The impact of third-party weapons shipments to conflicts like the current one in Bosnia
Recent crises, including the civil war in Bosnia, have raised questions about whether the shipment of arms to war zones serves to escalate hostilities, to equalize unevenly matched foes, or to halt fighting. While previous studies have examined the relationship between arms races and the causes of war, Arms and Warfare considers the impact of arms shipments on a conflict once it has begun. In this study, Michael Brzoska and Frederic S. Pearson look closely at the complex effect weapon transfers have on the escalation or de-escalation of warfare and on the process of negotiations.
Using case studies from the Americas, Africa, Asia, and the Middle East, the authors pinpoint the timing of arms transfers and then assess the influence of these deliveries. Concluding that their study offers intricate, varied lessons, the authors argue that while arms transfers seldom exert much direct leverage over negotiations, the concerned parties unfailingly interpret them as political statements. In addition, Brzoska and Pearson contend that although arms transfers generally increase the bloodshed in a given conflict, large-scale resupply can substantially shorten the duration of hostilities.

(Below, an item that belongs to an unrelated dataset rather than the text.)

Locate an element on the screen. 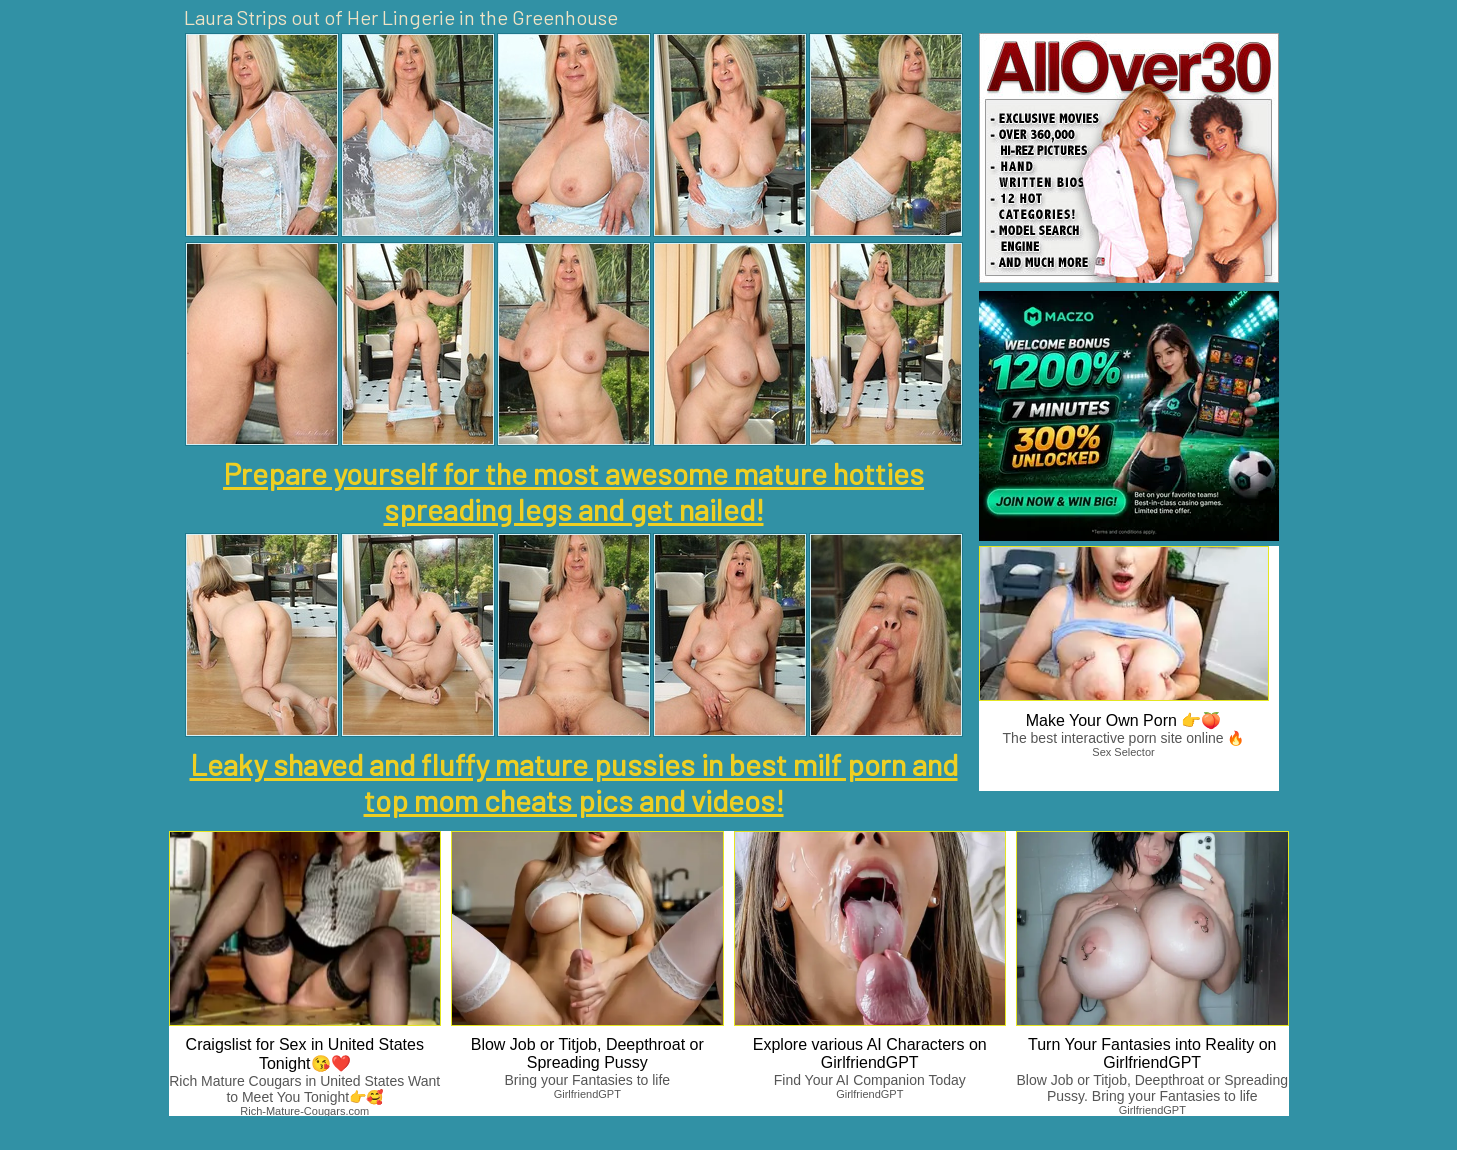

Michael Brzoska is lecturer and researcher at the University of Hamburg in Germany, where he received his Ph.D. in political science. Formerly a researcher at the Stockholm International Peace Research Institute in Sweden, he is author of Restructuring of Arms Production in Western Europe.
Frederic S. Pearson is director of the Center for Peace and Conflict Studies and professor of political science at Wayne State University in Detroit. Twice a Senior Fulbright Scholar, Pearson served for twenty years as professor and research associate at the University of Missouri-St. Louis.